Opéra Magazine, juin 2011
David Shengold
Wagner: Die Walküre, Metropolitan Opera, 22. April 2011
 
Die Walküre
 
 
Le deuxième volet de la nouvelle Tétralogie du Met est moins décevant que le premier (voir O. M. n° 56 p 58 de novembre 2010). Essentiellemént parce que la distribution est nettement plus solide, la direction musicale de James Levine accusant, ici et là, quelques inégalités.

Pour ce qui est de la partie visuelle, on continue à se demander à quoi ont servi les sommes colossales englouties dans la construction de la «Machine», ce monumental dispositif aux mouvements souvent bruyants, qui constitue le coeur de la vision de Robert Lepage - car on ne saurait, à son propos, parler de véritable «concept» de mise en scène...

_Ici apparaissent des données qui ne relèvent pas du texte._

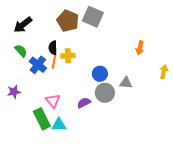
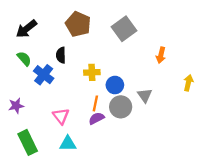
gray square: (93, 17) -> (124, 29), moved, turned 30
yellow cross: (68, 56) -> (92, 72), moved
orange line: (54, 62) -> (95, 103), moved
gray triangle: (126, 83) -> (145, 95), turned 48
green rectangle: (42, 119) -> (28, 142), moved

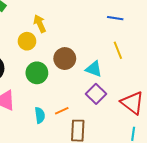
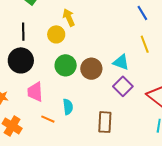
blue line: (115, 18) -> (142, 13), turned 49
brown circle: (65, 59) -> (91, 69), moved
orange line: (62, 111) -> (48, 119), moved, turned 48

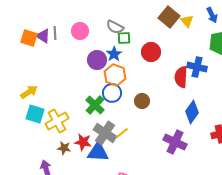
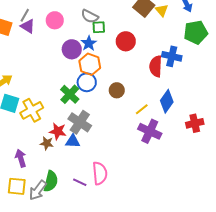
gray line: (55, 33) -> (25, 15), moved, turned 32
purple triangle: (43, 36) -> (28, 26), moved
yellow line: (122, 133) -> (142, 109), moved
brown star: (64, 148) -> (47, 143), moved
blue triangle: (98, 152) -> (73, 141), size x0.7

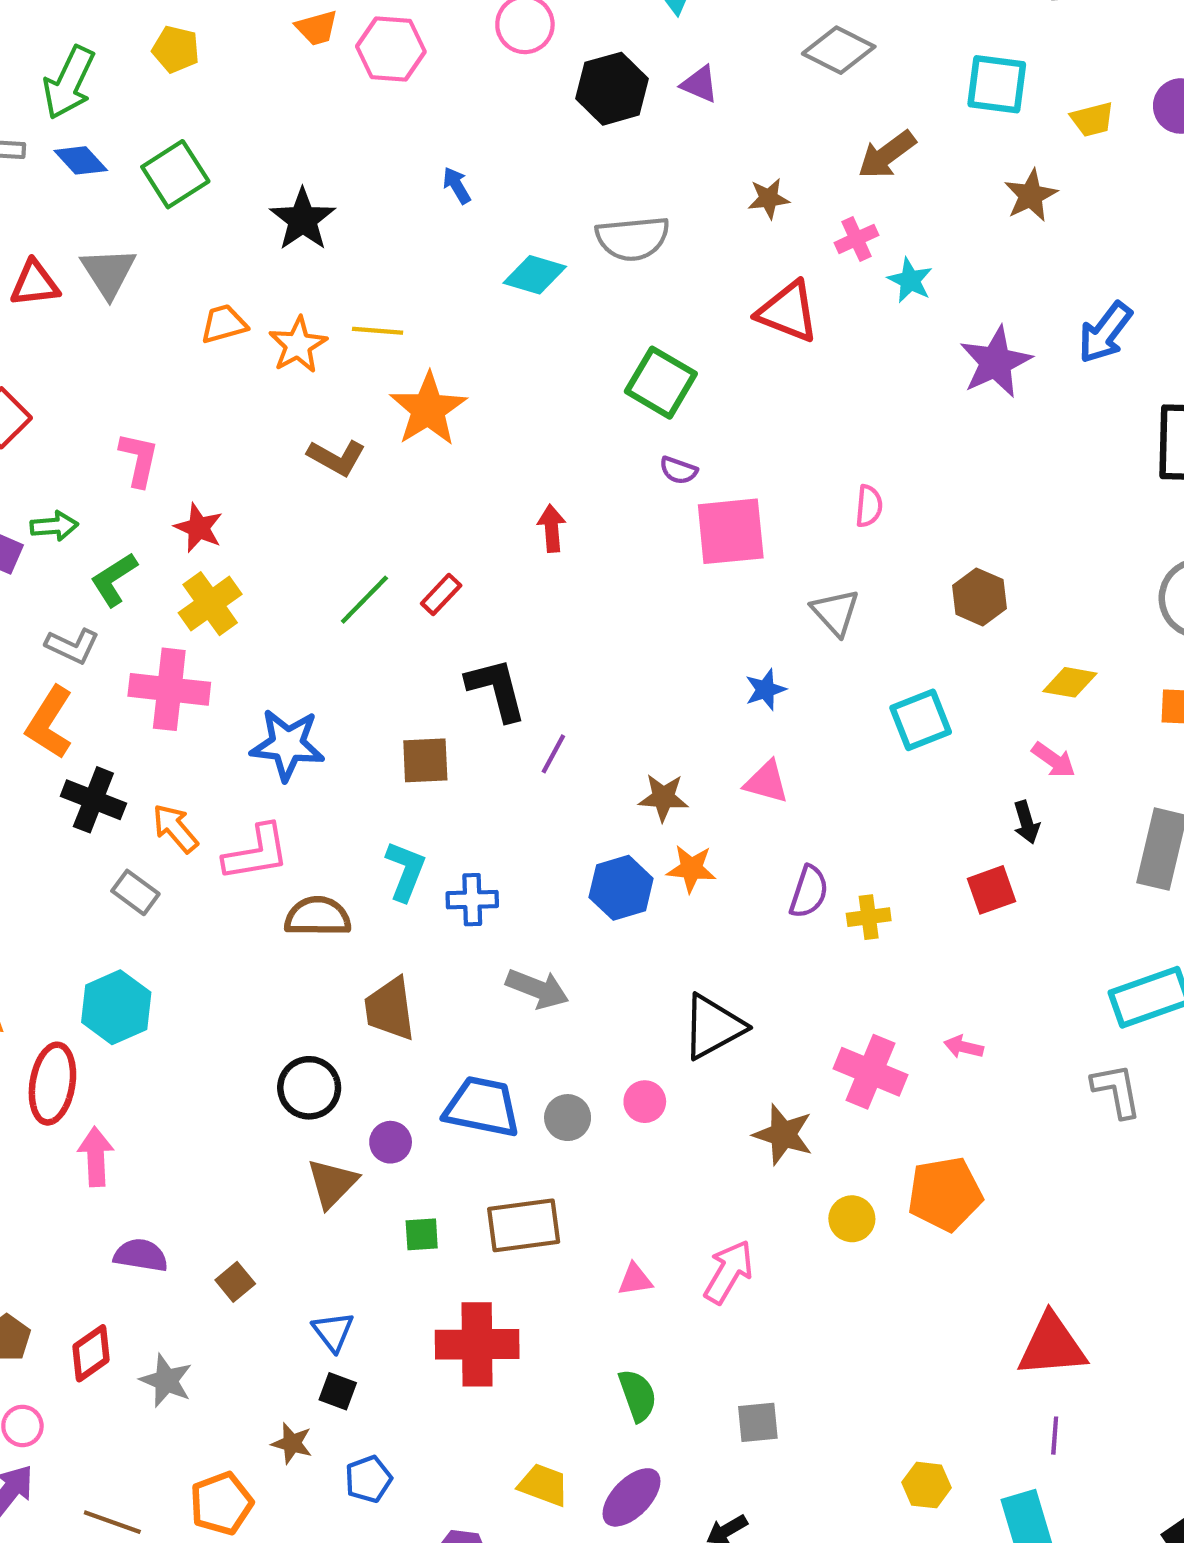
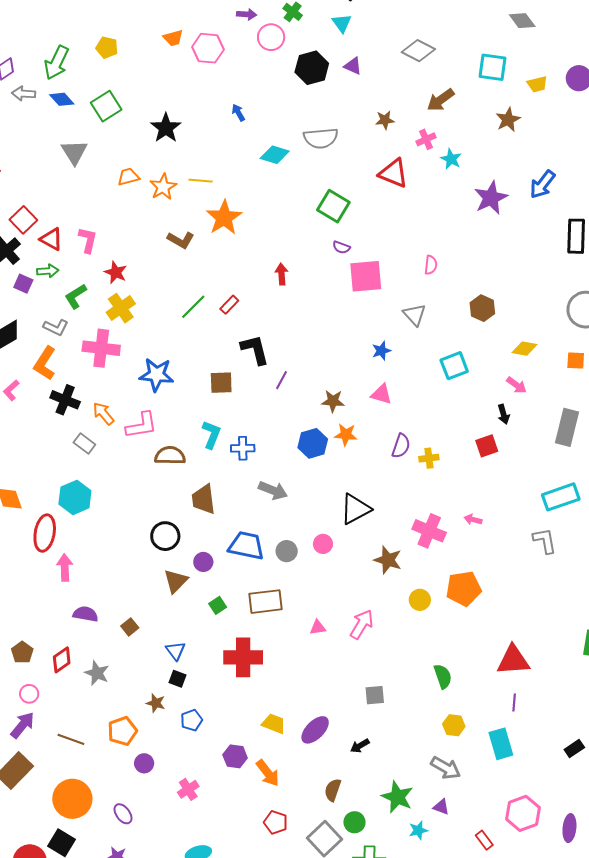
red triangle: (35, 284) -> (51, 239), moved, turned 35
green square: (422, 1234) -> (218, 605), turned -30
green semicircle: (638, 1395) -> (443, 676), moved

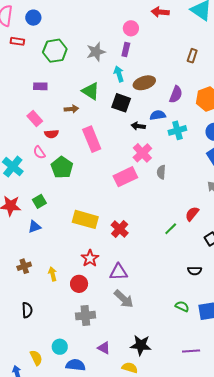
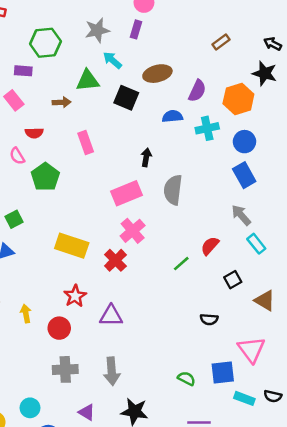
green hexagon: (55, 51) -> (45, 43), moved
brown rectangle: (192, 56) -> (221, 42), turned 32
cyan arrow: (119, 74) -> (112, 60), moved, turned -35
green triangle: (91, 91) -> (88, 81), turned -42
pink rectangle: (35, 119) -> (14, 100), moved
black arrow: (138, 126) -> (146, 157), moved, turned 88
cyan cross: (177, 130) -> (207, 128), moved
pink rectangle: (92, 139) -> (86, 143), size x0.7
pink cross: (142, 153) -> (133, 231), moved
gray semicircle: (161, 172) -> (173, 190), size x1.6
gray arrow: (124, 299) -> (112, 371), moved, turned 40
green semicircle: (182, 306) -> (186, 378), moved

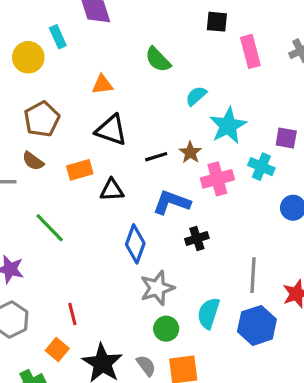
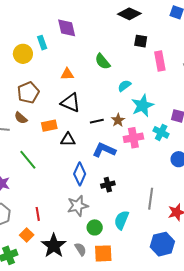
black cross: (197, 238) -> (108, 185), moved
gray star: (157, 288) -> (78, 206), moved
blue hexagon: (257, 325) -> (162, 244), moved

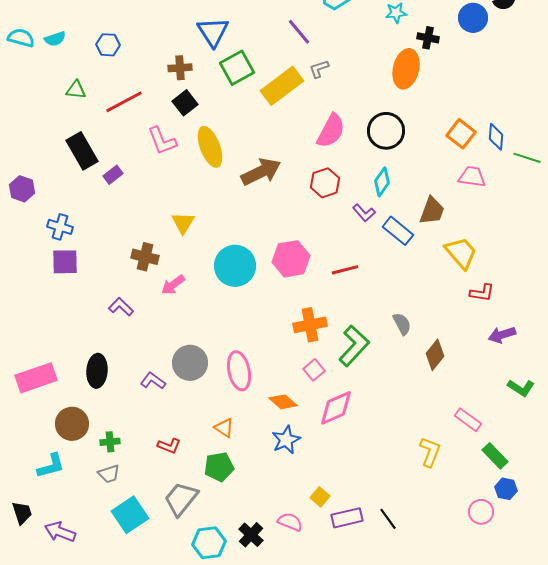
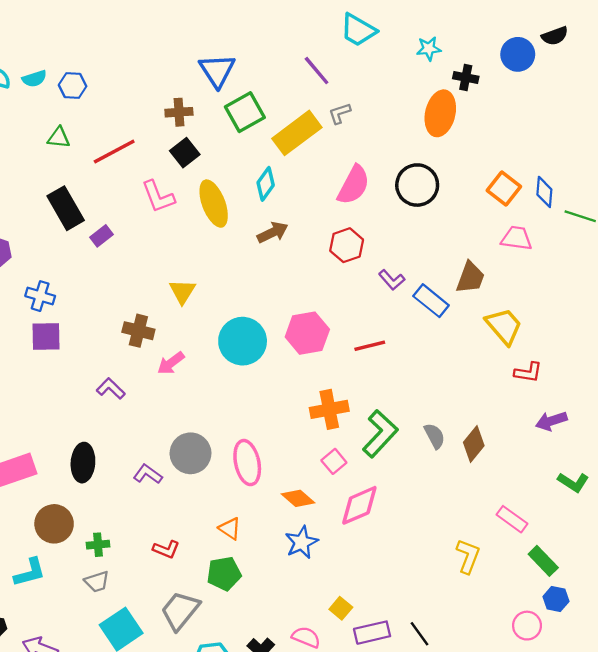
blue hexagon: (108, 45) -> (73, 86), moved
brown arrow: (261, 172) -> (273, 232), size x0.7
cyan diamond: (382, 182) -> (266, 184), moved
gray semicircle: (402, 324) -> (435, 436), moved

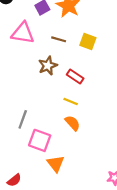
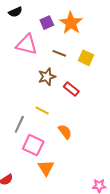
yellow line: (71, 102) -> (42, 110), moved

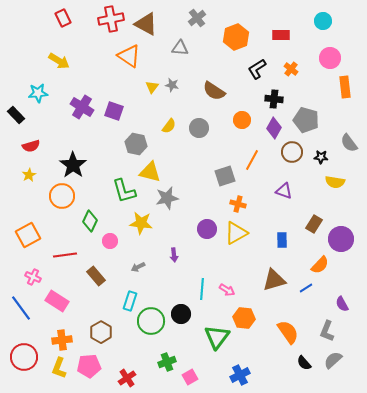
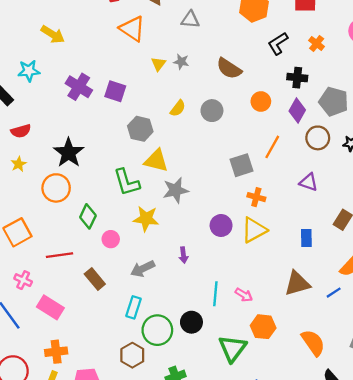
gray arrow: (138, 267) -> (143, 269), size x1.5
brown hexagon: (101, 332) -> (132, 355), moved

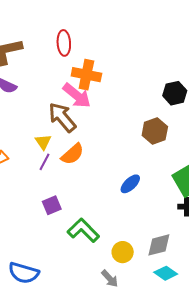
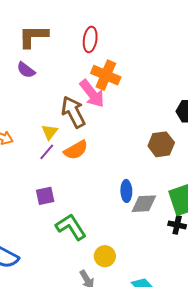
blue ellipse: (130, 184) -> (126, 191), turned -60
gray diamond: (159, 245) -> (144, 204), moved

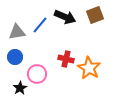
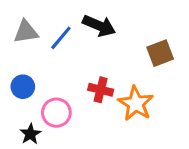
brown square: (95, 15) -> (160, 53), moved
gray triangle: (17, 32) -> (26, 32), moved

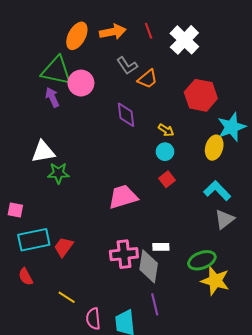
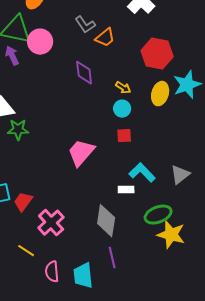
yellow ellipse: (214, 148) -> (160, 94), moved
red square: (167, 179) -> (124, 136), turned 35
cyan L-shape: (217, 191) -> (142, 173), moved
pink trapezoid: (123, 197) -> (81, 153), turned -32
white rectangle: (161, 247) -> (126, 190), moved
pink cross: (124, 254) -> (51, 223), moved, turned -36

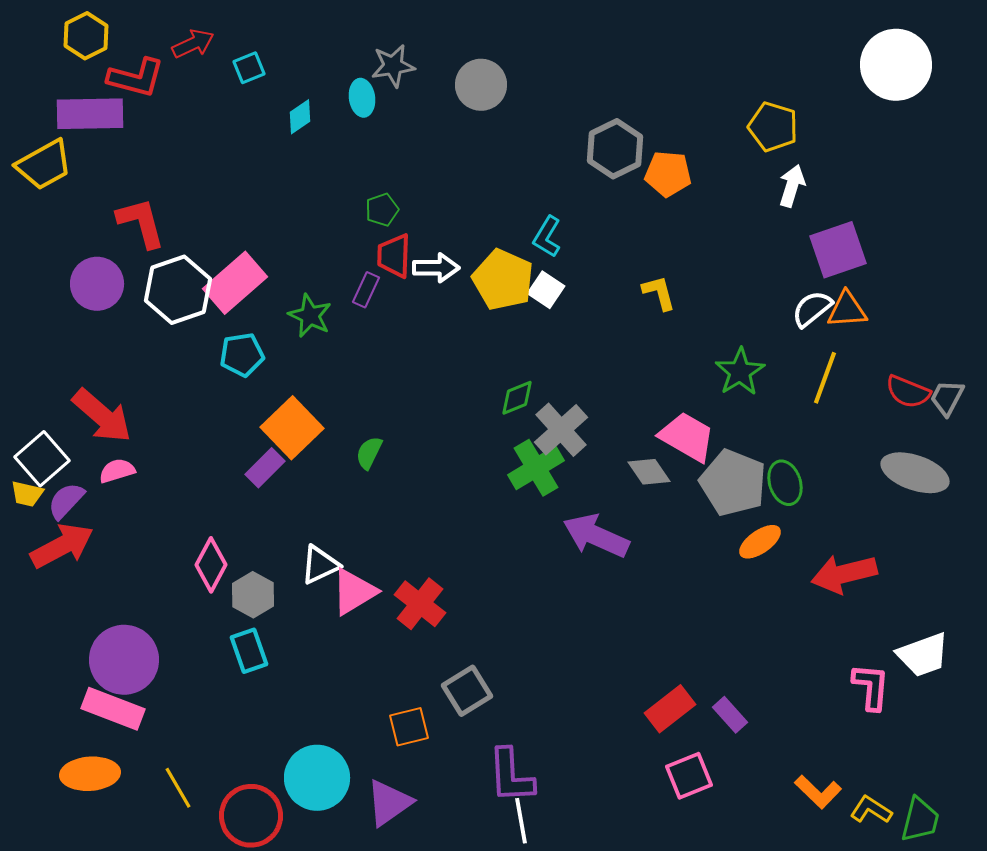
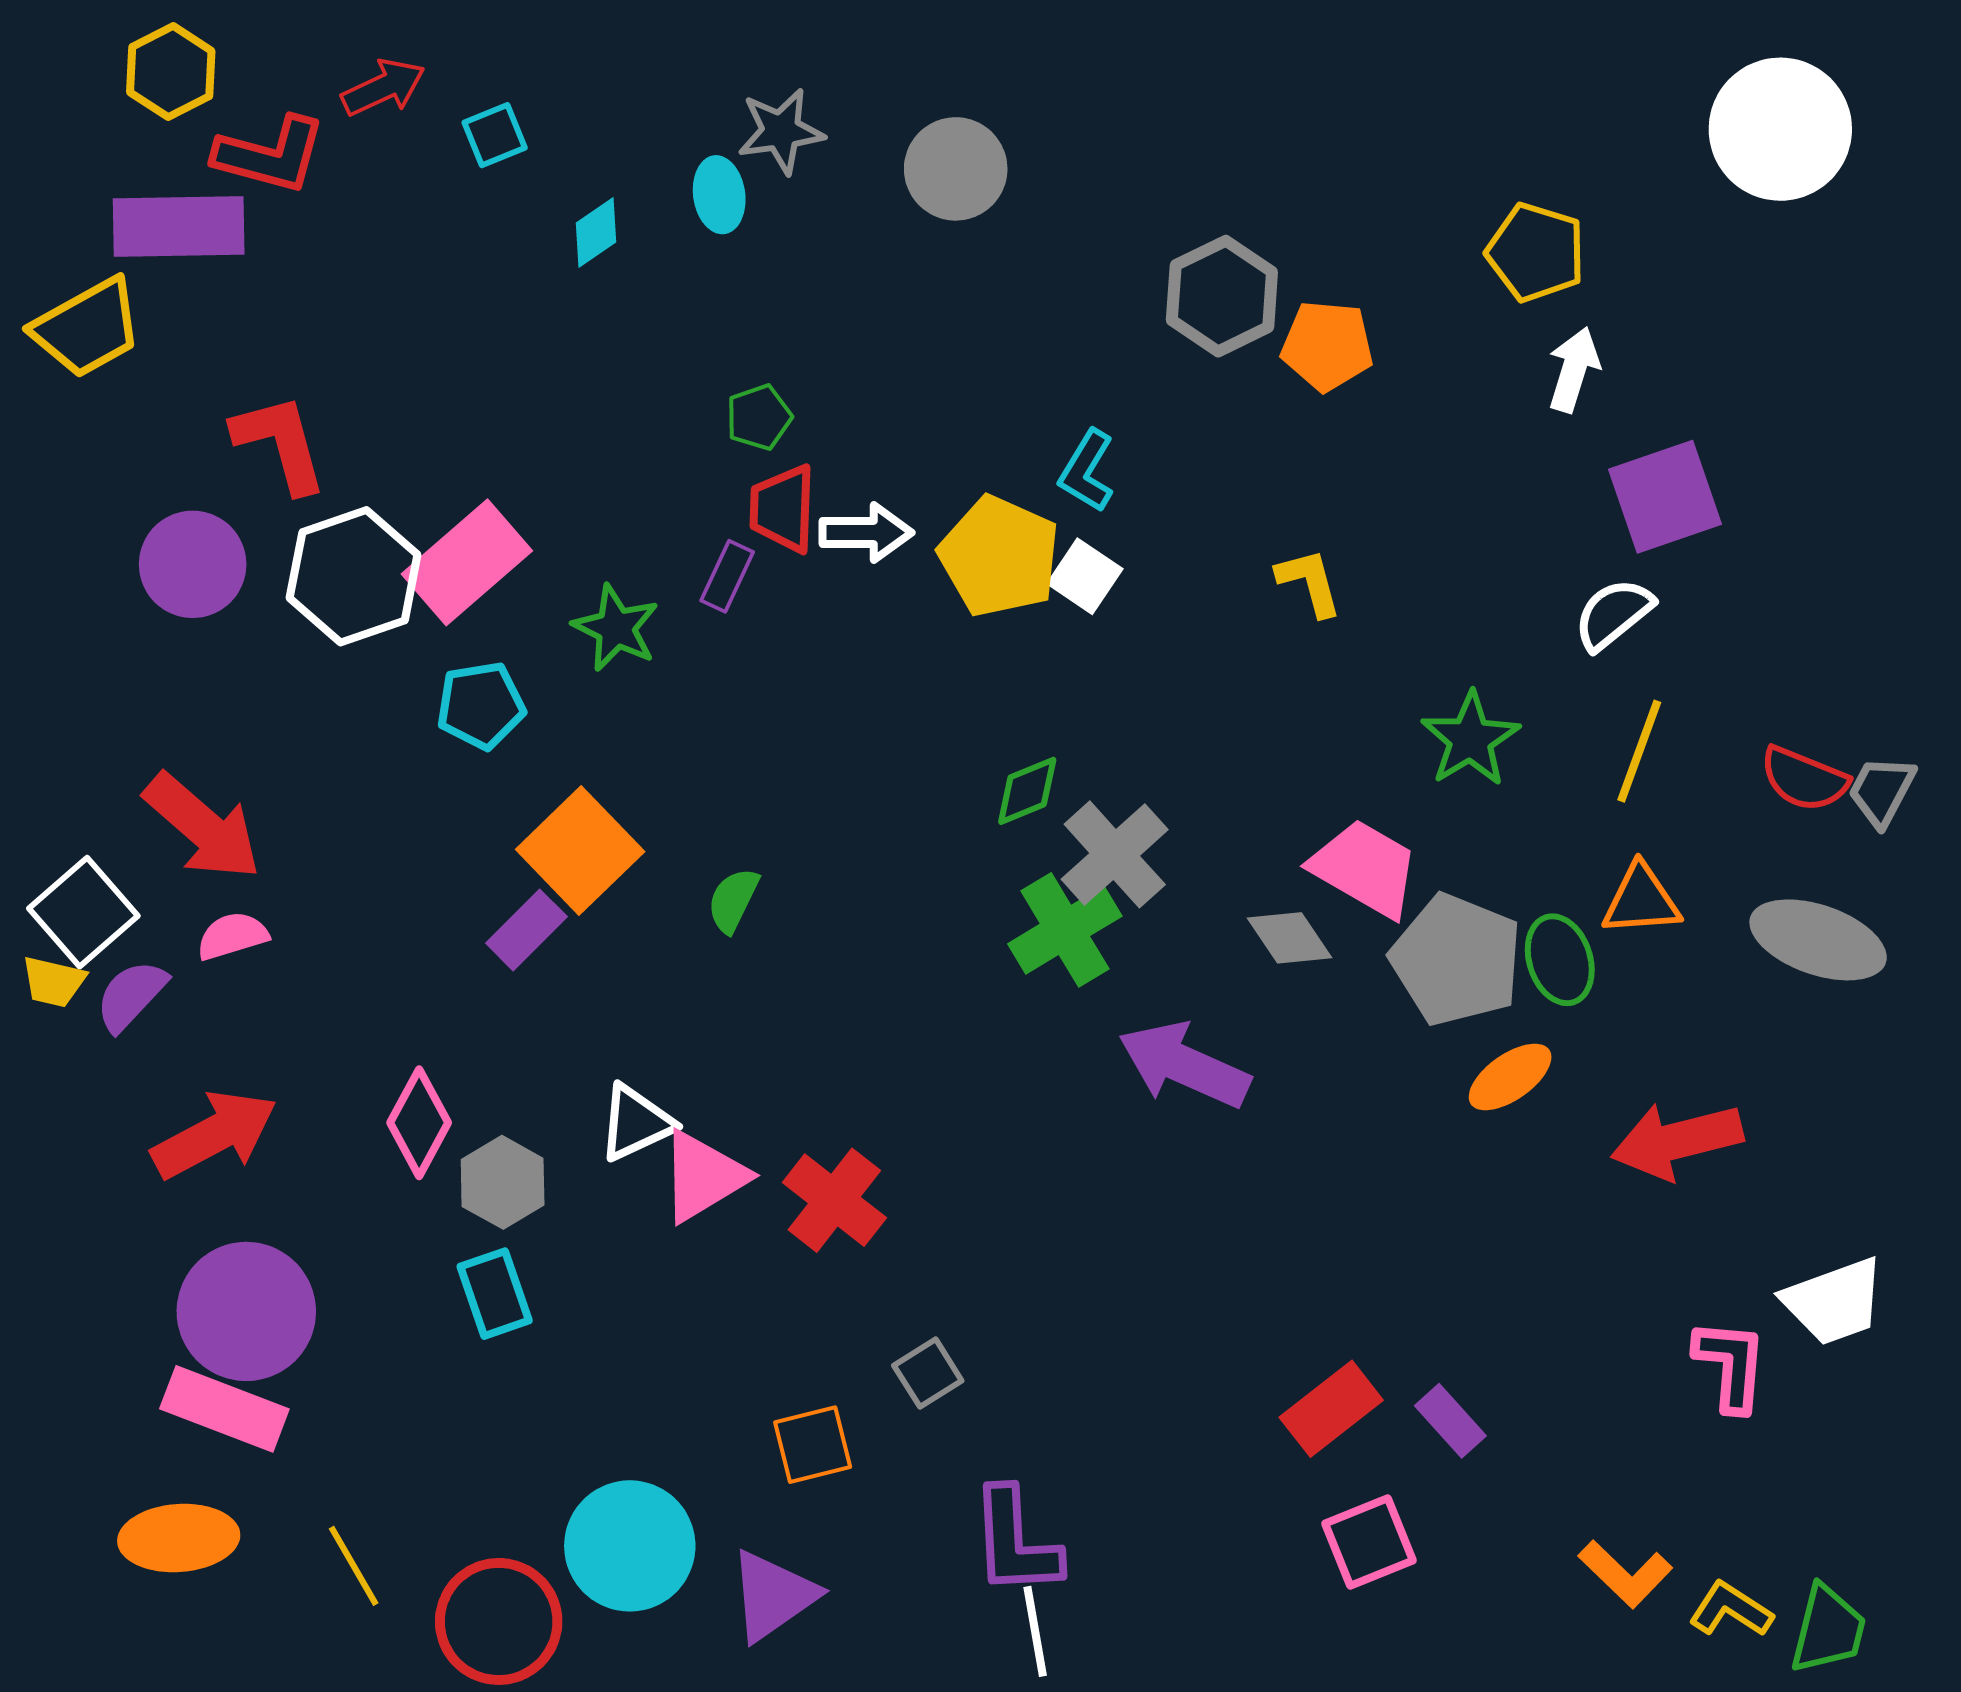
orange triangle: (847, 310) -> (1641, 900), moved
red arrow: (62, 546) -> (214, 1135), moved
gray square: (467, 691) -> (928, 1373), size x0.7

Les coups de théâtre, cette fois, sont au nombre de deux : pendant le Prélude, les vingt-quatre «planches» se transforment en troncs d'arbres couverts de neige, avant de servir de montures aux Walkyries. Les accessoires sont au mieux fonctionnels (les articles de cuisine de Sieglinde donnent l'impression d'avoir été achetés chez IKEA !), les costumes style «saga nordique» de François St-Aubin conférant, en revanche, une touche de distinction à l'ensemble.

La direction d'acteurs ? Plusieurs détails, au premier acte, donnent l'impression que Lepage s'est plongé dans le texte wagnérien pour en tirer quelques idées originales, mais l'«Annonce de la mort» ne montre pas la confrontation entre deux êtres d'essence différente. Surtout, on regrette qu'un homme de théâtre aussi doué se soit plié au diktat du Met, consistant à «tout» montrer.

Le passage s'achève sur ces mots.